Kake, doop, Laura, and secretlondon visited on a Saturday evening in April 2009. We'd booked a table but probably hadn't needed to, since there were only about four other parties throughout our visit (their Facebook page does warn that they're sometimes fully booked though). On the phone, we'd asked for a table, but were actually seated in the "sit on the floor" type seating at the front, with two of us perched crosslegged and shoeless on a low carpeted ledge and the other two even lower down on beanbags on the floor facing us.
A dish of some decent hummous and a basket of thick, flat, tasty sesame bread arrived shortly after we were seated, and we ordered a pot of green tea to go with it while we looked at the menu. The tea was fine, and came with bowls to drink it from rather than cups photo.
We decided to order a selection of dishes to share; two of us went for the Kyrgyz Kazakh set menu (£16.50/head including dessert and tea/coffee, minimum two people) and the other two a la carte.
The set menu starters came from the "salads" section of the menu; vinegret (diced potatoes, carrots, and beetroot in an oil-based dressing with peas), olivie (Russian salad, or diced vegetables in mayonnaise), and funchoza (thin rice noodles with fried mince and vegetables, served cold) photo. These were generally considered a mixed bag; the funchoza was the most popular, while the olivie went mostly uneaten.
We also had a couple of orders of the mixed meze (£6) photo, which included more of that nice hummous along with cacik (cucumber in yoghurt), kisir (cracked wheat with herbs, peppers, tomato paste, olive oil, and lemon juice), yaprak dolma (stuffed vine leaves), and imam bayeldi (cold cooked aubergine).
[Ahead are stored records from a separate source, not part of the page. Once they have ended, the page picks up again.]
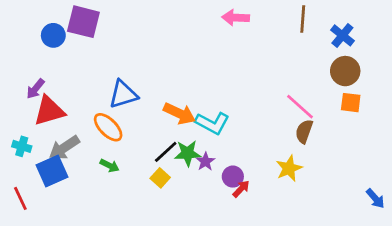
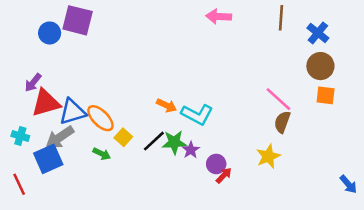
blue triangle: (123, 94) -> (72, 112), moved
orange arrow: (179, 114) -> (167, 105), size x0.7
yellow square: (160, 178) -> (123, 137), moved

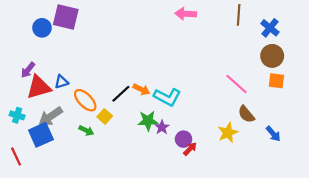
blue triangle: (72, 112) -> (61, 82), moved, size x0.6
brown semicircle: (282, 122) -> (246, 114), moved, turned -60
black line: (154, 141) -> (121, 94), moved
blue arrow: (348, 184) -> (273, 134), moved

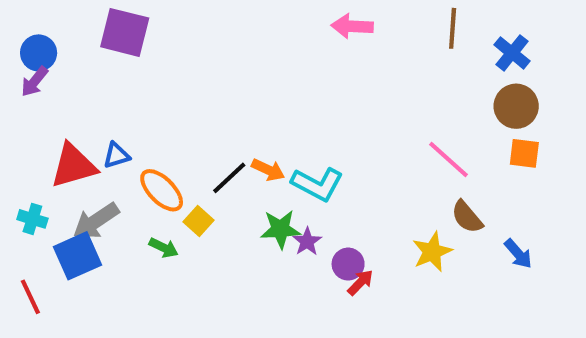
blue circle: (42, 28) -> (39, 53), moved
purple arrow: (28, 70) -> (34, 82), moved

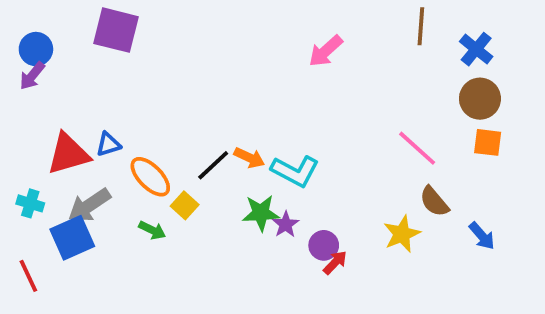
pink arrow: (352, 26) -> (326, 51), moved, turned -45

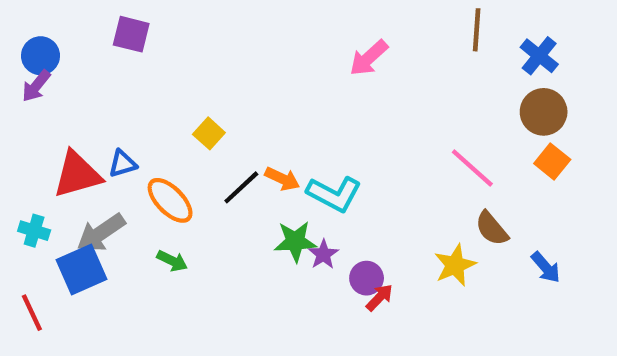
purple square: (116, 30) -> (131, 34), size x0.7
orange square: (488, 142) -> (552, 162), turned 32
yellow square: (185, 205) -> (209, 133), moved

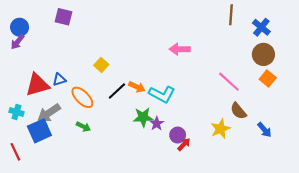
pink arrow: (369, 58) -> (180, 49), moved, turned 42

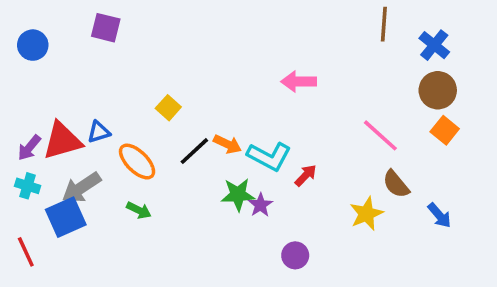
purple arrow: (17, 42) -> (29, 148), moved
purple circle: (178, 135) -> (295, 255), moved
red arrow: (184, 144) -> (306, 175), moved

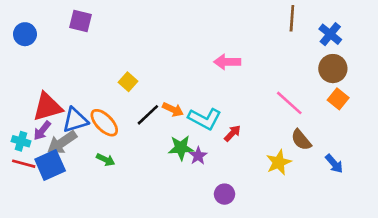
blue triangle: (99, 132) -> (75, 120), moved, size x1.5
purple arrow: (29, 148) -> (42, 131), moved
red line: (26, 252) -> (24, 164), moved, turned -50

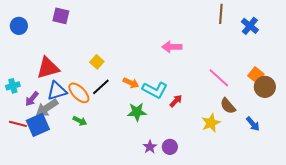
brown circle: (333, 69) -> (265, 87), moved
red triangle: (47, 107) -> (48, 68), moved
black line: (148, 115) -> (101, 87), moved
cyan cross: (21, 141) -> (13, 86), moved, turned -32
purple star: (198, 156) -> (150, 147), moved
Kake was very disappointed with the aubergine, finding it undercooked and flavourless, but everyone else seemed to like it.
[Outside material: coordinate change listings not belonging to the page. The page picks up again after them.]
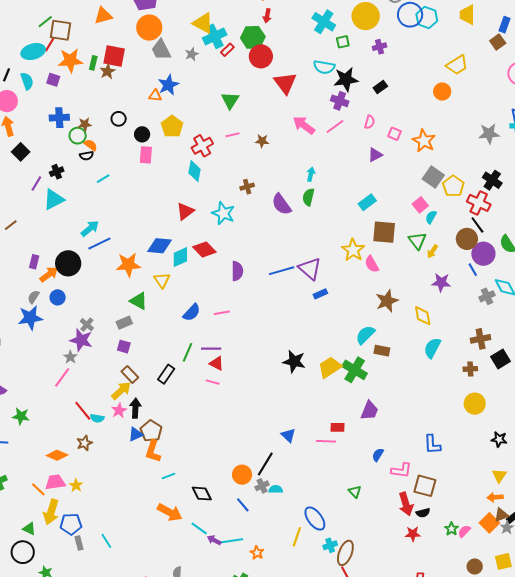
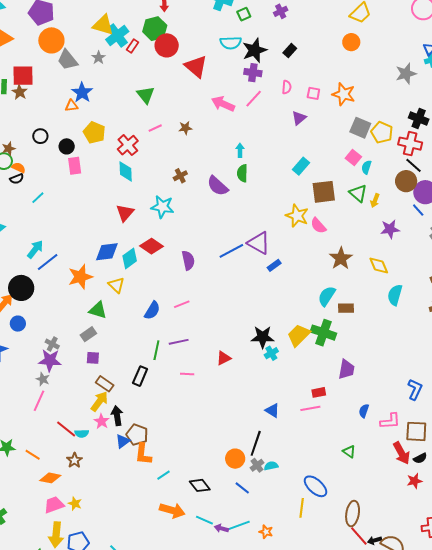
red triangle: (217, 363) -> (224, 358), moved, turned -42
blue L-shape: (432, 444) -> (415, 389), turned -140
orange line: (38, 489) -> (33, 455), moved
cyan cross: (330, 545) -> (271, 353), moved

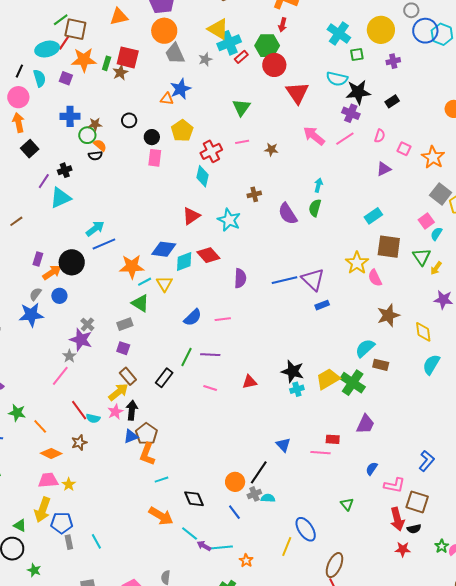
cyan line: (38, 198) -> (145, 282), moved

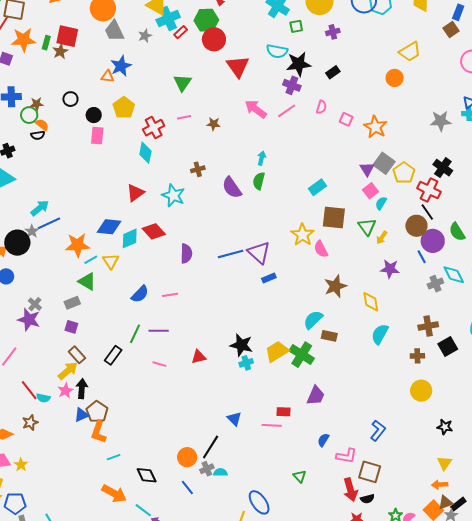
purple triangle: (384, 169) -> (367, 169), moved, turned -35
gray star: (69, 356) -> (32, 231), moved

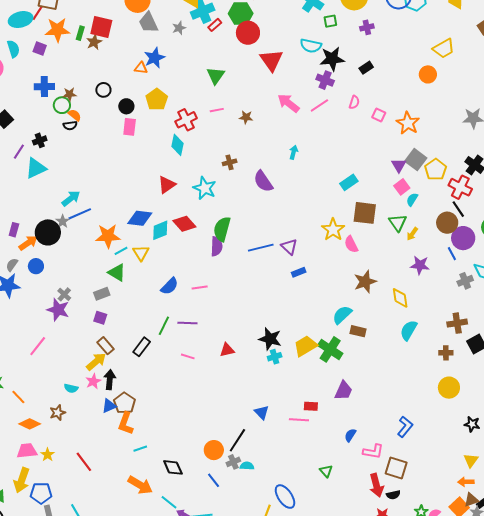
green semicircle: (259, 181) -> (222, 229), moved, size x1.4
purple triangle: (259, 253) -> (289, 247), size x0.7
red line: (29, 390) -> (84, 462), moved

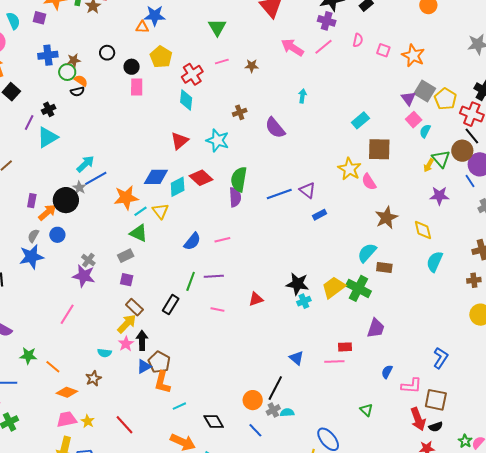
blue star: (155, 58) -> (155, 16), turned 30
green triangle: (398, 223) -> (441, 159), moved

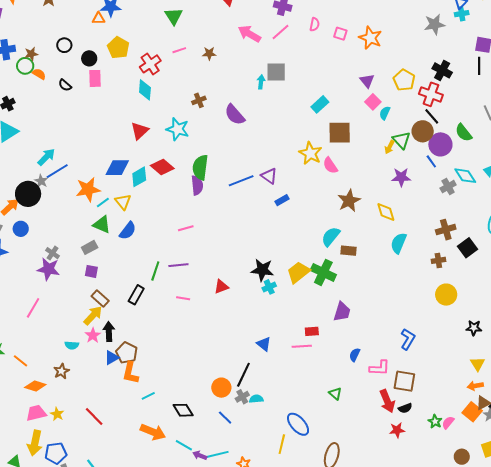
black semicircle: (77, 91) -> (65, 85), moved, turned 56
gray square: (425, 91) -> (276, 72), moved, turned -30
blue semicircle: (192, 241) -> (128, 231), moved

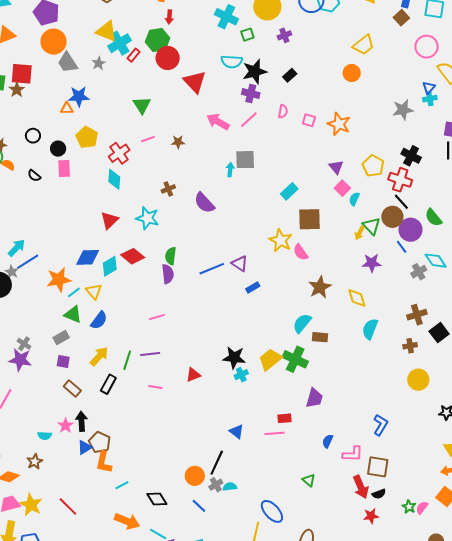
green semicircle: (200, 167) -> (171, 256), size x0.7
yellow arrow: (93, 315) -> (99, 356), moved
yellow star: (57, 414) -> (31, 505), size x1.6

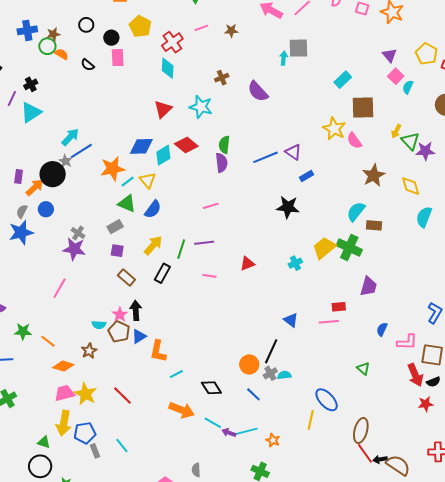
green triangle: (371, 226) -> (410, 141), moved
yellow arrow: (360, 233) -> (396, 131), moved
black star: (234, 358) -> (288, 207), moved
brown pentagon: (100, 442) -> (119, 332), moved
Hands-down the best starter, however, was the seld po Russkiy, a salad of marinated herring fillets with potato slices, gherkins, and red onion (£6) photo. The herring was wonderfully tender, salted just the right amount, and free from any harsh flavours. Kake would happily eat several platefuls of this.
Mains were a bit disappointing. Kake's hoshani (fried and steamed meat-stuffed dumplings, £5) photo had decent wrappers, puffy and of good texture, but the meat filling was uninteresting. doop's manti (steamed meat-stuffed dumplings, £6 normally but here as part of the set menu) photo again had reasonable wrappers, but the meat filling was the same not-very-interesting coarsely-ground mince as that in the hoshani. The sour cream that came with them helped a bit.
secretlondon's main of plov ("traditional beef meat" served with a buttery carrot rice, £6 normally) photo was heavy on the rice and light on the meat, while Laura's Islim kebab (diced lamb wrapped in aubergine slices and served with the same carrot rice, £11) was well-presented photo but very rich, with the oily aubergines and buttery rice combining to overwhelm.
We ended with a couple of desserts, since they were included in the set menu. Baklava (normally £2.50) were very good, obviously fresh, and served warm photo. Chak-chak (normally £3) was like puffed cereal stuck together with honey photo and was liked by everyone except Kake, who thought it was too hard and chewy.
Along with a couple of bottles of wine between the four of us, the final bill including service was just under £110, or £27/head, which is fairly reasonable.
Kake's verdict: I think I'd stick to the starters, if I came back. I also think I'd prefer to come back in the winter, rather than the summer; it's the kind of cosy place that's best enjoyed when you know the wind is howling outside and the skies are bucketing down.
secretlondon's verdict: I'd do some homework before coming again, but would like to try the other herring starter, as well as the Turkish bath.
Accessibility: Step-free from the street to the restaurant. Although some of the seating requires sitting on the floor, they have normal chairs and tables in the other half of the restaurant. There's a dedicated accessible toilet, though it was locked on our visit (and not with a RADAR lock).